What the exercise asks:
Return copies of the lines below that mention "Servisi".
#### Data segment ####
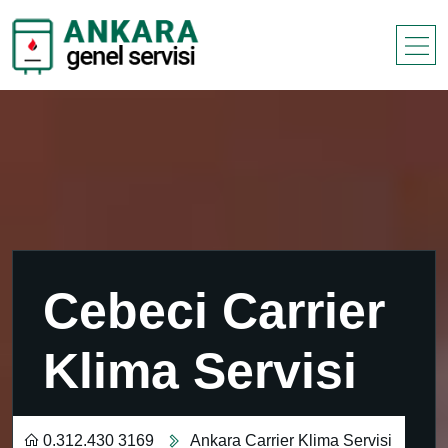
Cebeci Carrier
Klima Servisi
0.312.430 3169
Ankara Carrier Klima Servisi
####
Output for this task:
Klima Servisi
Ankara Carrier Klima Servisi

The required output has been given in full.